This past week, members of the Senate Banking Committee continued trying to break the Fed’s stonewalling on I.D.-ing who’s been getting all the bank bailout bucks…besides the names we DO know. So far the Fed has absolutely refused to cooperate, saying that to do so would do irreparable harm to those institutions. The committee has demanded this information, to no avail.
We know insurance giant-turned-Vegas-player AIG has received over least $173 billion of taxpayer money so far. Today, the Wall Street Journal, citing a confidential document and insider info, let the world know who some of AIG’s counter-party players are. Quoth the Journal:
The beneficiaries of the government’s bailout of American International Group Inc. include at least two dozen U.S. and foreign financial institutions that have been paid roughly $50 billion since the Federal Reserve first extended aid to the insurance giant.
Among those institutions are Goldman Sachs Group Inc. and Germany’s Deutsche Bank AG, each of which received roughly $6 billion in payments between mid-September and December 2008, according to a confidential document and people familiar with the matter.
Other banks that received large payouts from AIG late last year include Merrill Lynch, now part of Bank of America Corp., and French bank Societe Generale SA. More than a dozen firms with smaller exposures to AIG also received payouts, including Morgan Stanley, Royal Bank of Scotland Group PLC, and HSBC Holdings PLC.
The AIG bailout helped prevent the names above from incurring immediate losses on mortgage-backed securities and other assets they had insured through AIG. The bailout provided AIG with cash to pay the banks collateral on the money-losing trades; it also bought out underlying mortgage-linked securities, many of which are, as we said in the biz, tits-up.
Banks and other financial companies were trading partners of AIG’s Financial Products Unit.

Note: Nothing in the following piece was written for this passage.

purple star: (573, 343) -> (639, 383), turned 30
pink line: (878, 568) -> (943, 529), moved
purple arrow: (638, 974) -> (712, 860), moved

This AIG unit sold credit-default swaps, which acted like insurance on complex derivative securities backed by mortgages. When the securities tanked last year, AIG was forced to post billions of dollars in collateral to counter-parties to back up its promises to insure them against losses.

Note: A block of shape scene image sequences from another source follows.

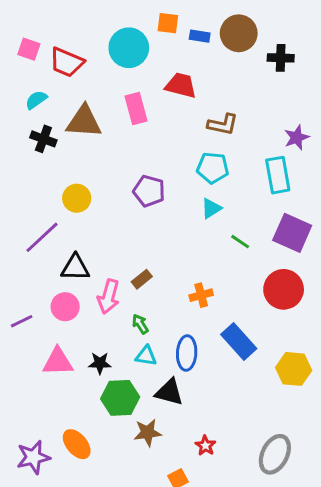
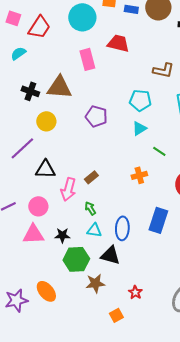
red trapezoid: (67, 62) -> (39, 27), turned -80
brown triangle: (84, 122) -> (59, 87), moved
brown L-shape: (223, 124) -> (163, 70), moved
black cross: (43, 139) -> (30, 91), moved
orange cross: (201, 295) -> (139, 175), moved
pink circle: (65, 307) -> (38, 206), moved
blue rectangle: (239, 341) -> (158, 220), turned 60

AIG also generated big business helping European banks lower the amount of capital, required by regulations, to cushion against losses on pools of assets like mortgages and corporate debt. It did this by writing swaps that “insured” those assets. Regulators bought the idea, trading the requirement to have actual capital reserves in the bank for an insurance promise from AIG.
Those banks are in trouble too, big trouble. Values of the assets insured by AIG are declining, forcing the company to post collateral against those positions. If the portfolios incur losses, AIG will have to compensate the banks. The company THOUGHT this practice was a pretty safe bet. Obviously, they thought wrong. A Merrill report concluded that if AIG defaulted, banks that made use of the insurer’s business to reduce their regulatory capital, most of which were headquartered in Europe, would have been forced to bring $300 billion of assets back onto their balance sheets.
AIG’s derivative exposure is well into many trillions of dollars. Not to be a broken record, but the bailouts are like pissing on a bonfire. Wait until we talk about the exposure of J.P. Morgan…the Fed’s bank. The press has been fairly quiet on Morgan, but it makes AIG look like Ford. When it blows, and, unfortunately, I think it will, all bets are off.